Our study is not devoid of limitations. First, the retrospective design and the relatively small series considered may result in a potential selection bias due to the surgeon’s selection of anatomical specimens retrieved for either FCM or FSA. Moreover, the heterogeneity of the patient population in terms of inclusion criteria and clinicopathologic features may have jeopardized the interpretation of FCM and FSA outcomes. Additionally, we were unable to either perform subgroup analyses according to different FCM results (e.g., presence or absence of CIS) or to identify any significant predictor of survival outcomes in our cohort due to limited follow-up. Our dataset captured the frozen sections of the distal ureteric margins as the final, permanent section interpretation of the same residual tissue. As such, we could not delineate any skip lesions for ureters in which the final, proximal permanent margin is abnormal, despite a benign distal margin. As UTUC recurrence remains relatively low [4], an adequately powered randomized controlled trial remains challenging. Thus, the present study using our institutional database, including FCM and ureteric FSA with permanent pathology, for all patients may provide important insights in the near future. Therefore, prospective, larger multicentric studies with a centralized review of pathologic slides would be strongly advisable to confirm the reliability of the current results obtained.

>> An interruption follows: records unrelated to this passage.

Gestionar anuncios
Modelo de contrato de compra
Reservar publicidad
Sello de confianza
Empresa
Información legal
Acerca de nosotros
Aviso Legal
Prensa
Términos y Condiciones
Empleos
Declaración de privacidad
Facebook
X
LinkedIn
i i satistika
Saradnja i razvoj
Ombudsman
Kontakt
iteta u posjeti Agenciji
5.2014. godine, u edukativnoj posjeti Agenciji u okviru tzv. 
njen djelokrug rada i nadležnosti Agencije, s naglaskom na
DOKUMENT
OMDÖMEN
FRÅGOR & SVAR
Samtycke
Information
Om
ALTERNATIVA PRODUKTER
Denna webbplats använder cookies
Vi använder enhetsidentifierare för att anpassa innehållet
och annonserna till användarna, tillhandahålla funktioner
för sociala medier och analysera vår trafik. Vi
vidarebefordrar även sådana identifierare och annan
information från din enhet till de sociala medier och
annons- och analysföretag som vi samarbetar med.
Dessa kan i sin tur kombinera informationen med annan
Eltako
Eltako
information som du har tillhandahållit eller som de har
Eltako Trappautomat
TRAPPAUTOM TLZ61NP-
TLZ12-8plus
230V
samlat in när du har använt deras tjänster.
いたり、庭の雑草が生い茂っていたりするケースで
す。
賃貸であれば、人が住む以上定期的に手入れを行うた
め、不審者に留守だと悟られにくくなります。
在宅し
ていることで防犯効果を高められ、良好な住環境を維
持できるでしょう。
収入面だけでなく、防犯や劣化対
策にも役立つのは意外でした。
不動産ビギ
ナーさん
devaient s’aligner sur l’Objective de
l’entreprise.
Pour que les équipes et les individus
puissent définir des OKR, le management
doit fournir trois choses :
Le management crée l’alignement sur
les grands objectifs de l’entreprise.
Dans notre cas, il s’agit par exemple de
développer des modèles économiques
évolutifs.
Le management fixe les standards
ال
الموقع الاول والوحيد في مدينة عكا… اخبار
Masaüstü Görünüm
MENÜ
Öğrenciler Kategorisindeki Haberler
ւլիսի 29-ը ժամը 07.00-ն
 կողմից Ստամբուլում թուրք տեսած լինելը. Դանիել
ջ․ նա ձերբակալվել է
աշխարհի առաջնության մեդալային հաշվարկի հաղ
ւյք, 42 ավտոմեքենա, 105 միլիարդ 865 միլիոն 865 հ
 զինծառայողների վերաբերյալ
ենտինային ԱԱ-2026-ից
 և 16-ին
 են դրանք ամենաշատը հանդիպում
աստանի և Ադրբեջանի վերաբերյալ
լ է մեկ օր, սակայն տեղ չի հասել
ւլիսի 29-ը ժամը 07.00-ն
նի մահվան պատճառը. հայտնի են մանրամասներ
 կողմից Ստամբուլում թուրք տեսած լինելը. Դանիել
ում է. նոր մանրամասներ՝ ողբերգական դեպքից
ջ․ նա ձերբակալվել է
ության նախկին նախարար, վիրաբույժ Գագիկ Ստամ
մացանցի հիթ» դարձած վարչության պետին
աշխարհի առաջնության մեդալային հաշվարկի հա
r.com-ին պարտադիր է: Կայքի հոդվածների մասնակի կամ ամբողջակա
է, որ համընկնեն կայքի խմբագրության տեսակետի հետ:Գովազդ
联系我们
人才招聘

Notwithstanding these limitations, the present study promotes the debate on the utility of routine FSA and the consideration of alternative methodologies for evaluating either distal ureteral or urethral margins at the time of RC. Routine FSA of the distal ureteric margin has poor sensitivity, which is marginally improved in patients with preoperative or concomitant CIS [17]. The predictive ability of intraoperative methodologies for upper tract recurrence remains questionable as several series have shown that permanent evaluation of ureteric margins of the proximal resection may be sufficient to predict potential upper tract recurrence and guide risk-adapted surveillance. Nonetheless, the process of sequential sectioning may remain valuable in preventing local recurrences, but it still requires additional prospective evaluation.

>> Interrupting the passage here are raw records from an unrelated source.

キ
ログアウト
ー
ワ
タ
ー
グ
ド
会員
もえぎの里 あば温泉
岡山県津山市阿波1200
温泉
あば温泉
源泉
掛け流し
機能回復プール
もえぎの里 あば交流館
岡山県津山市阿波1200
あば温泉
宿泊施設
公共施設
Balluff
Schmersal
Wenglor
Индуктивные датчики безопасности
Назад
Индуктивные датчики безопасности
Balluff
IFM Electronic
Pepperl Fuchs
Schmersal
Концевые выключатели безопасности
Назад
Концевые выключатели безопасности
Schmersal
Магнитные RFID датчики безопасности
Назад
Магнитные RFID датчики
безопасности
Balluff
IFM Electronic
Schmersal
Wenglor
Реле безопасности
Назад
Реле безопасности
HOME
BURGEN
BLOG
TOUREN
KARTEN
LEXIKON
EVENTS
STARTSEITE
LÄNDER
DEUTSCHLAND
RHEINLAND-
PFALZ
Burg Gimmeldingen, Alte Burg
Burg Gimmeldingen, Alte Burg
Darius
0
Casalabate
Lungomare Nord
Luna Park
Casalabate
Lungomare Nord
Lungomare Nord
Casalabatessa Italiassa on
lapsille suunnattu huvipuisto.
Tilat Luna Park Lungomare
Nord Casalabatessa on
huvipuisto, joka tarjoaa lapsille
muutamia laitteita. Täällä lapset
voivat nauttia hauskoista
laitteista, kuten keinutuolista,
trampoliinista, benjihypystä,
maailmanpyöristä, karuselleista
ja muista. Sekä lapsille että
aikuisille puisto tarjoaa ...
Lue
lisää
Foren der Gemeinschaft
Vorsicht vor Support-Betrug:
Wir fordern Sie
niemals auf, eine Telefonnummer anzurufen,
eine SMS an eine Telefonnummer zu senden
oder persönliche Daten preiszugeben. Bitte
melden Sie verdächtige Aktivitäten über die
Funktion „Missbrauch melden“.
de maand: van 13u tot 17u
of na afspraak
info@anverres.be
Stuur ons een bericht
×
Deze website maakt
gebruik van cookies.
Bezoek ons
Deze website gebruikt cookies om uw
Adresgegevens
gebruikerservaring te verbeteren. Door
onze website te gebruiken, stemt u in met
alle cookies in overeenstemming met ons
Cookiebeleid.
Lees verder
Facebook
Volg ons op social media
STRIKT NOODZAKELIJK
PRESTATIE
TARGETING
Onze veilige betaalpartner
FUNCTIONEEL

Despite data regarding the experience of pathologists performing FCM and FSA and its association with the final margin being limited, we firmly believe that introducing a standardized pathologic reporting scheme may increase the quality of RC specimen analysis pathologists experience. Additionally, the progressive adoption of digitalized histological imaging with novel artificial intelligence might significantly change the landscape of both surgical and pathologic RC workflow, consequently improving the diagnostic and predictive abilities of current prognostic models for UC.

5. Conclusions

FCM turned out to be a fast, safe, feasible, and reproducible method for the intraoperative assessment of urethral and ureteral surgical margins during ORC. Our study is the first to explore the application and feasibility of FCM on both urethral and ureteral margins in the RC setting. Compared to standard FSA, intraoperative FCM demonstrated adequate diagnostic performance and reproducibility in detecting urethral and ureteral malignant involvement at the time of RC for BCa. Our findings support the use of FCM for both urethral and ureteral margins during RC until cost-effectiveness studies can reliably identify patients who are unlikely to benefit from it.